What does it take to be the best? In comparing DSLRs, the answer is incredible image quality and performance. Especially for pros, it also takes a nearly unbreakable camera body, long-lasting battery, and a wide range of accessories to ensure that you don't miss the critical shot. Is all of this worth $8,000 (street) for the camera body alone? Canon hopes that enough pros will think so once they discover the capabilities of its new 21.1MP EOS-1Ds Mark III.
The latest in a series of EOS-1Ds professional-level cameras, the 1Ds Mark III showcases Canon's most advanced, super-high-megapixel, full-frame sensor. The earlier models broke ground with 11.1MP and 16.7MP sensors (on the 1Ds and 1Ds Mark II, respectively), and all were built to handle the rigors and demands of professional use.
In our tests in the Pop Photo Lab, the 16.7MP 1Ds Mark II exceeded the image quality of ISO 100 film in most categories, including color accuracy and low noise levels at high ISOs.
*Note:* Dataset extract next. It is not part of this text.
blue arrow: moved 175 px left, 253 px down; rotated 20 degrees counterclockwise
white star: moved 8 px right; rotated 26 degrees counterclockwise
But film still had the resolution advantage at 3000 lines (tested), compared with 2600 lines on the 1Ds Mark II.
So we couldn't wait to find out what a 21.1MP pro DSLR offered in terms of image quality and resolution. After all, some medium-format film shooters (or those using digital backs) might be tempted to trade in their heavy cameras and clunky lenses for a less-expensive DSLR if it captured similar, or better, image detail and provided the other benefits of a digital SLR system, such as burst shooting, fast autofocus, low noise at high ISOs, and a wider range of accessories.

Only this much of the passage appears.